What Does Lime Stabilization Accomplish?

Lime is a common product for a range of soil stabilization projects. Organizations in the construction and civil engineering industries use lime stabilization to modify ground that might otherwise be too dangerous for specific objectives. It is a good idea to know what the process is and how it can accomplish specific goals so you'll want to know the following three things.

What Are You Stabilizing?

Generally, lime is ideal for stabilizing soils with high clay content. These soils can be problematic because they don't drain easily. Likewise, they can have a plastic quality that creates challenges for projects that need the soil to stay in one place. The clay is frequently difficult to compact, too, so you can struggle to pre-empt these problems.

As strange as it sounds, these soils often end up being weak and muddy. No one in the construction or civil engineering trade wants to deal with soil like that if they can avoid it.

Fortunately, lime and these types of soil are highly reactive when they come into contact with each other. After the lime stabilization process, the soil will retain less moisture and develop a more solid platform. It also will swell less during rainy periods, meaning it won't contract and expand as much or as often. The net effect is that you'll have an all-around more stable platform for building structures or manipulating the soil.

How Do You Stabilize Soil with Lime?

A contractor will mix the lime with the soil. There are many potential mixtures using different combinations of materials like calcium carbonate or magnesium carbonate. Similarly, the mixture of water with the carbonates varies depending on the requirements of the project.

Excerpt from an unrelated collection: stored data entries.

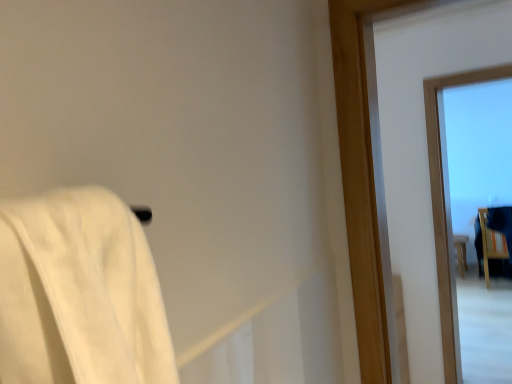 Question: In terms of height, does wooden chair at right, marked as the first furniture in a front-to-back arrangement, look taller or shorter compared to wooden stool at right, which is the 1th furniture in back-to-front order?

Choices:
 (A) tall
 (B) short

Answer: (A)

Question: Is wooden chair at right, which is the second furniture from back to front, bigger or smaller than wooden stool at right, placed as the second furniture when sorted from front to back?

Choices:
 (A) small
 (B) big

Answer: (B)

Question: Which of these objects is positioned farthest from the wooden stool at right, which is the 1th furniture in back-to-front order?

Choices:
 (A) transparent glass window at upper right
 (B) wooden chair at right, marked as the first furniture in a front-to-back arrangement

Answer: (A)

Question: Considering the real-world distances, which object is closest to the wooden chair at right, which is the second furniture from back to front?

Choices:
 (A) transparent glass window at upper right
 (B) wooden stool at right, which is the 1th furniture in back-to-front order

Answer: (B) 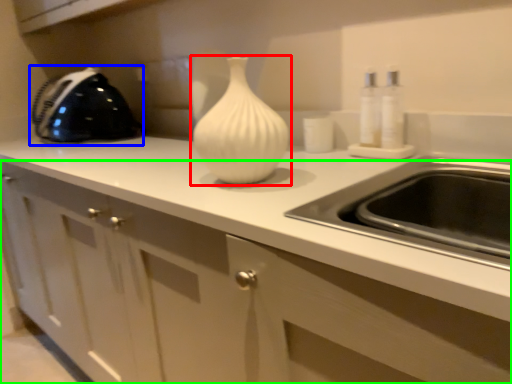 Question: Considering the real-world distances, which object is farthest from vase (highlighted by a red box)? appliance (highlighted by a blue box) or cabinetry (highlighted by a green box)?

Choices:
 (A) appliance
 (B) cabinetry

Answer: (A) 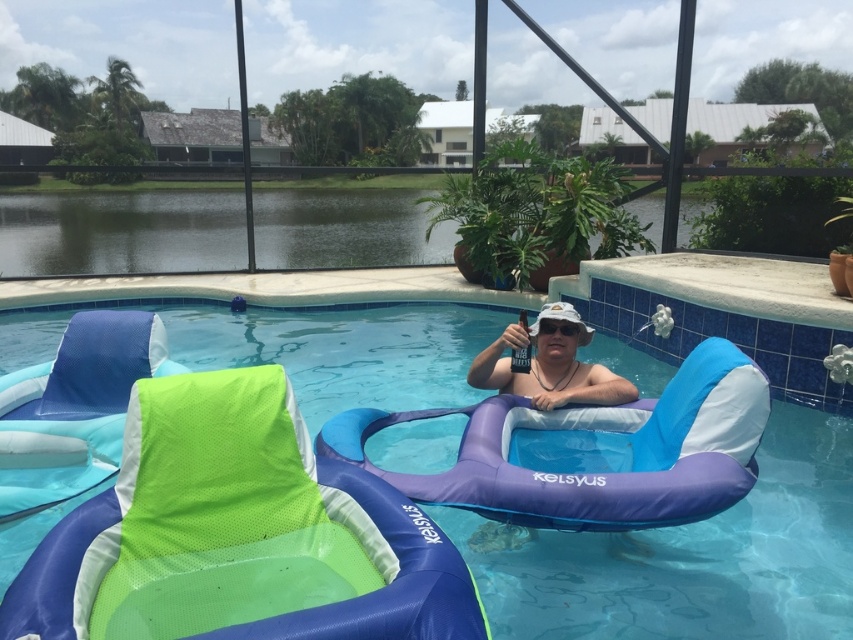 Can you confirm if blue inflatable float at center is positioned to the right of white matte goggles at center?

Incorrect, blue inflatable float at center is not on the right side of white matte goggles at center.

Is point (15, 291) positioned before point (577, 328)?

That is False.

Which is in front, point (247, 353) or point (538, 324)?

Point (538, 324)

This screenshot has height=640, width=853. Find the location of `blue inflatable float at center`. blue inflatable float at center is located at coordinates (695, 560). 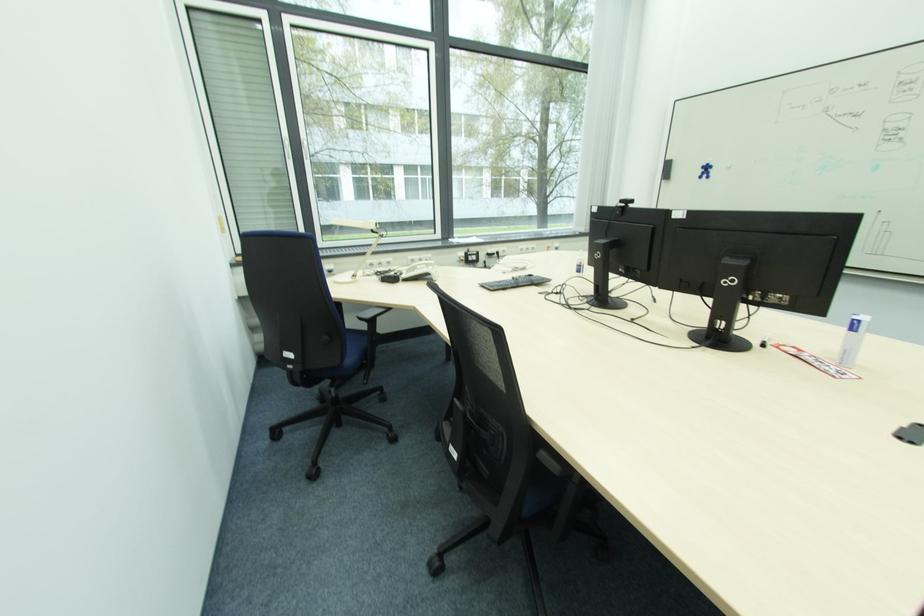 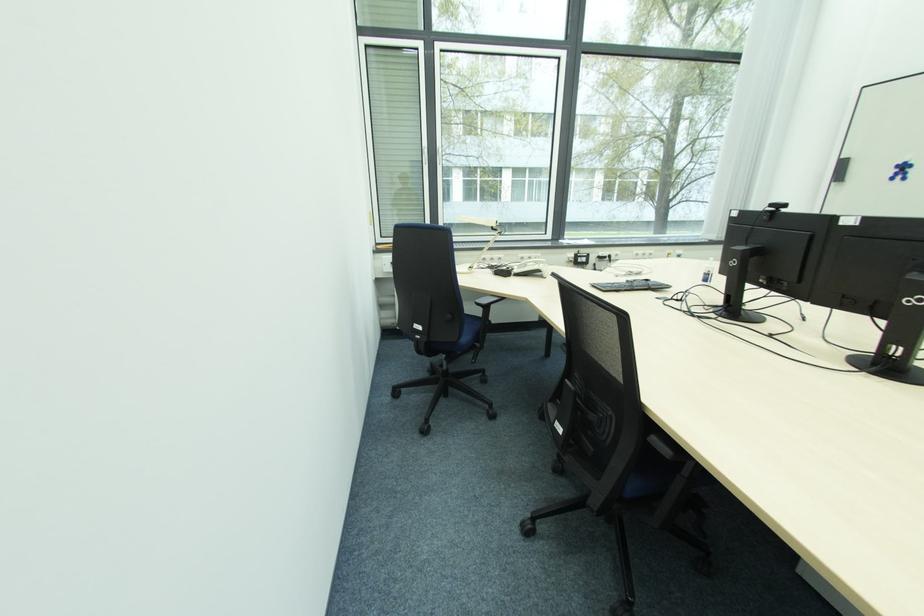 In the second image, find the point that corresponds to point (346, 363) in the first image.

(463, 341)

A lime stabilization company will use heavy equipment to apply the lime to the soil and mix the two together. The lime will then react with the soil at a chemical level by kicking out some ions from the molecules in the clay. Ultimately, this reduces the water-retention capacity of the soil and effectively makes it less clay-like.

What Projects Benefit from Lime Stabilization?

Projects most benefit from lime stabilization when there are concerns about the soil's load-bearing capacity. The process takes a few months to yield some benefits, and the reaction won't finish for two to three years. Consequently, this approach to soil stabilization is best for projects like highway or commercial building construction that often take years just to prepare the soil for work.